Bugs that kill magnolia trees often attack trees in large infestations, causing severe damage and death. Magnolia trees under attack by bugs display visible symptoms that allow you to recognize the problem before severe illness occurs. As a chemical control, apply an insecticide such as horticultural oil or insecticidal soap to control bug infestations. If a fungal infection is present, apply a general fungicide.
Calico scales (Eulecanium cerasorum) are bugs that kill magnolia trees. These pests have black and white markings (that turn dark brown with age) and measure 6 to 8 mm in diameter. Infestations of calico scales cause extreme production of honeydew (a release of a liquid from the plant) that creates a prime environment for the fungal infection of sooty mold. Sooty mold is a black mold material that can be easily rubbed off of the surface of leaves. Symptoms of calico scale infestation include stunted leaves, yellowing of leaves, and leaf drop. For biological management of calico scales, parasitic wasps Prospaltella sp. and Physcus varicornis offer effective control.
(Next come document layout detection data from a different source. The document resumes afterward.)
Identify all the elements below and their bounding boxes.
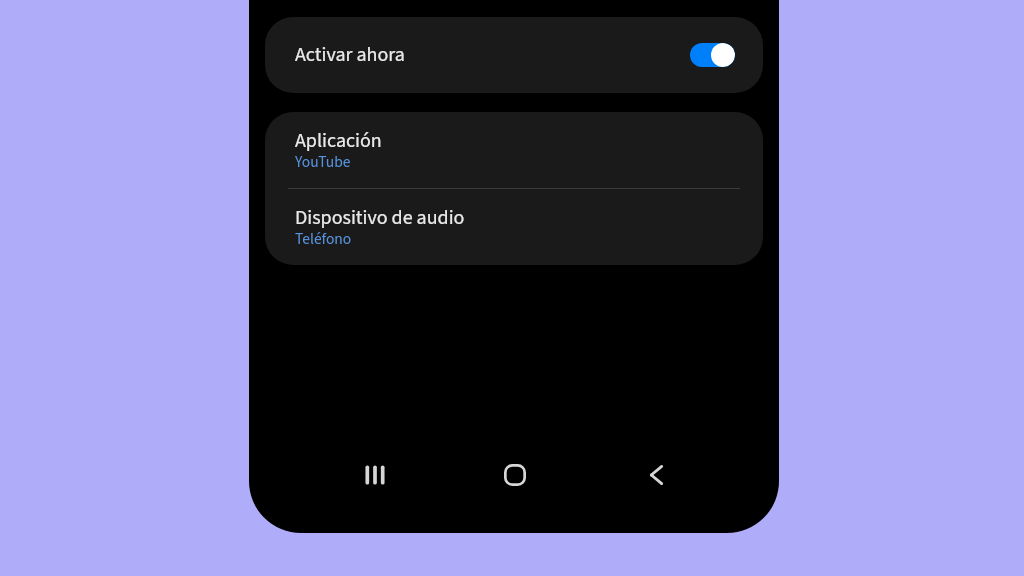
staticText: Aplicación bbox=[295, 127, 382, 155]
button[interactable]: Aplicación bbox=[265, 112, 763, 188]
button[interactable]: Activar ahora bbox=[265, 17, 763, 93]
button[interactable]: Recent apps bbox=[342, 443, 407, 507]
staticText: Teléfono bbox=[295, 228, 352, 250]
button[interactable]: Activar ahora bbox=[690, 43, 735, 67]
staticText: YouTube bbox=[295, 151, 351, 173]
staticText: Dispositivo de audio bbox=[295, 204, 465, 232]
staticText: Activar ahora bbox=[295, 41, 405, 69]
button[interactable]: Home bbox=[482, 443, 547, 507]
button[interactable]: Dispositivo de audio bbox=[265, 189, 763, 265]
button[interactable]: Back bbox=[622, 443, 687, 507]
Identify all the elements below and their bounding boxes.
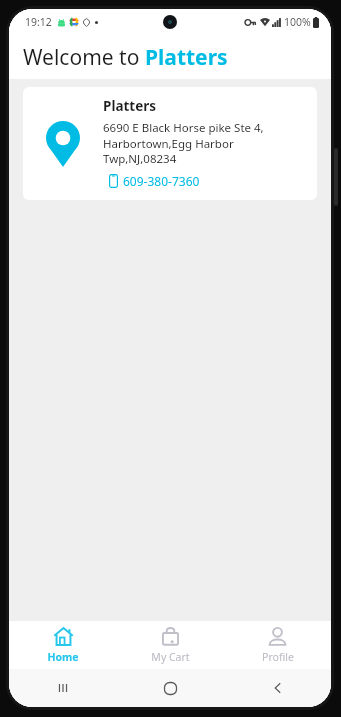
button[interactable]: My Cart: [117, 621, 224, 669]
button[interactable]: Platters: [23, 87, 317, 200]
staticText: Profile: [262, 650, 294, 664]
staticText: 100%: [284, 15, 311, 29]
staticText: 609-380-7360: [123, 173, 200, 189]
staticText: My Cart: [151, 650, 190, 664]
staticText: Platters: [145, 43, 228, 72]
button[interactable]: 609-380-7360: [103, 172, 204, 190]
staticText: Welcome to: [23, 43, 145, 72]
staticText: 6690 E Black Horse pike Ste 4, Harbortow…: [103, 120, 307, 166]
button[interactable]: Recent apps: [9, 669, 117, 707]
staticText: Platters: [103, 97, 157, 115]
button[interactable]: Home: [117, 669, 224, 707]
button[interactable]: Profile: [224, 621, 331, 669]
staticText: Home: [47, 650, 79, 664]
button[interactable]: Back: [224, 669, 331, 707]
staticText: 19:12: [25, 15, 52, 29]
button[interactable]: Home: [9, 621, 117, 669]
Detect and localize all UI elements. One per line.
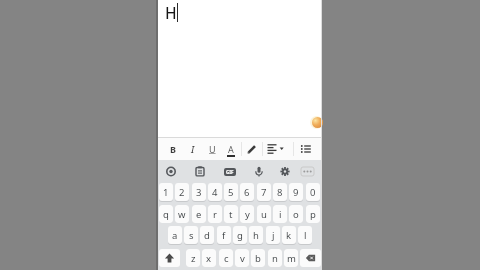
staticText: i bbox=[279, 208, 282, 221]
staticText: 0 bbox=[310, 186, 316, 199]
button[interactable]: h bbox=[249, 226, 263, 244]
staticText: m bbox=[287, 252, 296, 265]
button[interactable]: t bbox=[224, 205, 238, 223]
staticText: s bbox=[189, 229, 194, 242]
staticText: 6 bbox=[244, 186, 250, 199]
staticText: H bbox=[165, 2, 177, 23]
staticText: e bbox=[196, 208, 202, 221]
button[interactable]: y bbox=[240, 205, 254, 223]
staticText: f bbox=[222, 229, 226, 242]
button[interactable]: 7 bbox=[257, 183, 271, 201]
button[interactable] bbox=[159, 249, 180, 267]
staticText: h bbox=[253, 229, 259, 242]
button[interactable] bbox=[299, 163, 316, 180]
button[interactable]: 2 bbox=[175, 183, 189, 201]
staticText: q bbox=[163, 208, 169, 221]
button[interactable]: o bbox=[289, 205, 303, 223]
button[interactable]: GIF bbox=[221, 163, 238, 180]
button[interactable]: z bbox=[186, 249, 200, 267]
button[interactable]: b bbox=[251, 249, 265, 267]
button[interactable]: x bbox=[202, 249, 216, 267]
staticText: 2 bbox=[179, 186, 185, 199]
staticText: 3 bbox=[196, 186, 202, 199]
staticText: 9 bbox=[293, 186, 299, 199]
button[interactable]: A bbox=[223, 139, 239, 159]
button[interactable]: 1 bbox=[159, 183, 173, 201]
staticText: k bbox=[286, 229, 292, 242]
button[interactable]: r bbox=[208, 205, 222, 223]
button[interactable]: k bbox=[282, 226, 296, 244]
button[interactable]: B bbox=[165, 139, 181, 159]
button[interactable]: p bbox=[306, 205, 320, 223]
button[interactable] bbox=[298, 139, 314, 159]
button[interactable]: I bbox=[185, 139, 201, 159]
button[interactable]: c bbox=[219, 249, 233, 267]
staticText: 7 bbox=[261, 186, 267, 199]
staticText: U bbox=[209, 143, 216, 155]
button[interactable]: 5 bbox=[224, 183, 238, 201]
button[interactable]: j bbox=[266, 226, 280, 244]
button[interactable]: 6 bbox=[240, 183, 254, 201]
staticText: y bbox=[245, 208, 250, 221]
staticText: I bbox=[191, 143, 195, 156]
staticText: b bbox=[255, 252, 261, 265]
button[interactable]: 3 bbox=[192, 183, 206, 201]
staticText: g bbox=[237, 229, 243, 242]
staticText: l bbox=[304, 229, 307, 242]
staticText: x bbox=[206, 252, 212, 265]
button[interactable]: m bbox=[284, 249, 298, 267]
button[interactable] bbox=[192, 163, 208, 180]
button[interactable]: 8 bbox=[273, 183, 287, 201]
staticText: j bbox=[272, 229, 275, 242]
button[interactable]: l bbox=[298, 226, 312, 244]
staticText: 8 bbox=[277, 186, 283, 199]
staticText: n bbox=[272, 252, 278, 265]
button[interactable]: 0 bbox=[306, 183, 320, 201]
button[interactable]: g bbox=[233, 226, 247, 244]
staticText: GIF bbox=[226, 169, 234, 175]
button[interactable] bbox=[265, 139, 286, 159]
button[interactable]: 4 bbox=[208, 183, 222, 201]
staticText: c bbox=[224, 252, 229, 265]
staticText: w bbox=[178, 208, 186, 221]
button[interactable] bbox=[277, 163, 293, 180]
button[interactable]: f bbox=[217, 226, 231, 244]
button[interactable]: e bbox=[192, 205, 206, 223]
staticText: 1 bbox=[163, 186, 169, 199]
staticText: t bbox=[229, 208, 233, 221]
staticText: d bbox=[204, 229, 210, 242]
staticText: o bbox=[293, 208, 299, 221]
button[interactable]: i bbox=[273, 205, 287, 223]
staticText: r bbox=[213, 208, 217, 221]
staticText: p bbox=[310, 208, 316, 221]
button[interactable] bbox=[251, 163, 267, 180]
button[interactable] bbox=[300, 249, 321, 267]
button[interactable]: a bbox=[168, 226, 182, 244]
button[interactable] bbox=[163, 163, 179, 180]
staticText: a bbox=[172, 229, 178, 242]
staticText: v bbox=[240, 252, 245, 265]
staticText: u bbox=[261, 208, 267, 221]
button[interactable]: U bbox=[204, 139, 220, 159]
button[interactable]: n bbox=[268, 249, 282, 267]
button[interactable]: 9 bbox=[289, 183, 303, 201]
button[interactable]: q bbox=[159, 205, 173, 223]
staticText: B bbox=[170, 143, 176, 155]
button[interactable] bbox=[312, 117, 323, 128]
button[interactable]: s bbox=[184, 226, 198, 244]
button[interactable]: d bbox=[200, 226, 214, 244]
button[interactable]: u bbox=[257, 205, 271, 223]
button[interactable] bbox=[244, 139, 260, 159]
staticText: A bbox=[228, 143, 234, 155]
staticText: z bbox=[191, 252, 196, 265]
staticText: 5 bbox=[228, 186, 234, 199]
button[interactable]: w bbox=[175, 205, 189, 223]
staticText: 4 bbox=[212, 186, 218, 199]
button[interactable]: v bbox=[235, 249, 249, 267]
Tuliptree scales (Tourneyella liriodendri) also kill magnolia trees. Tuliptree scales are large, convex bugs that appear orange with black mottling; after dying, tuliptree scales turn brown and may remain on the tree for one to two years. This pest measures 6 to 12 mm in length. Tuliptree scales damage magnolia trees by causing a large production of honeydew and subsequent sooty mold. Symptoms of infestation include yellowing leaves, leaf drop, and die-back of branches.
Twospotted Spider Mite
Twospotted spider mites (Tetranychus urticae) are bugs that kill magnolia trees. Mature mites are oval-shaped, have eight legs, and appear green-yellow with a black spot on either side during the growing season; overwintering females or mature mites that are not feeding display a red-orange hue. Twospotted spider mites measure approximately 1/2 mm in length and are active when the summer season temperatures become high. These spider mites damage magnolia trees by removing plant juices through feeding, leading to leaf drop and eventual death, according to the University of Minnesota Extension Service. Also, symptoms include white or yellow dots on leaves. To rid your magnolia of an infestation with a biological method, consider using natural predators like lady beetles or rove beetles.